Full Text search with ASCII Folding Filter


#1

Hi there,

We are implementing a simple full text search in our application driven by couchbase database.

As there are quite a lot of french people among our users, we need ASCII Folding to make index accent insensitive.

I found this issue pending on the Bleve repository:

Which states that:

[…] though some of the language specific analyzers include a filter which folds specific accent characters likely to appear in a particular language.

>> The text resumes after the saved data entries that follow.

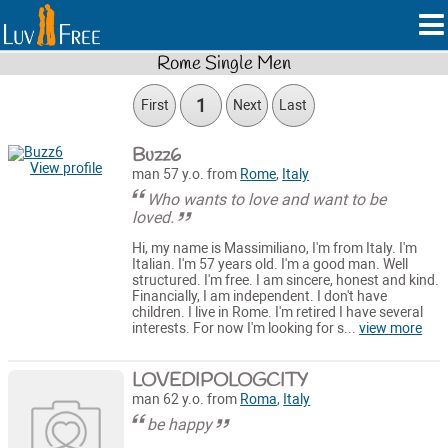
Rome Single Men
1
First
Next
Last
Buzz6
View profile
man 57 y.o. from
Rome
,
Italy
Who wants to love and want to be
loved.
Hi, my name is Massimiliano, I'm from Italy. I'm
Italian. I'm 57 years old. I'm a good man. Well
structured. I'm free. I am sincere, honest and kind.
Financially, I am independent. I don't have
children. I live in Rome. I'm retired I have several
interests. For now I'm looking for s...
view more
LOVEDIPOLOGCITY
man 62 y.o. from
Roma
,
Italy
be happy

Any insight on how to get such a filter working within couchbase ? We tried quite all of the french specific filters without any success so far …

Thanks,


#2

Hi – one quick thought that pops to mind (have not tried it myself, though!) is perhaps using one or more regexp character filters might be able to replace accented characters with their simpler ASCII versions. cheers, steve


#3

Hi Steve,

That’s what we did to work arround, but it kind of bring some noise in the mapping.

If I read well, there’s quite a chance that an ASCII folding filter will be merged into Bleve in the future.

Does that mean that this will be available as well in Couchbase FT or is there a gap between Bleve’s latest and FTS features ?

Thanks


#4

Hi Anton – yes, there’s definitely a lag. Features, improvements, and fixes all go into the bleve open-source library earlier. Then later on, an latest & greatest released version of Couchbase server comes out incorporating the latest bleve.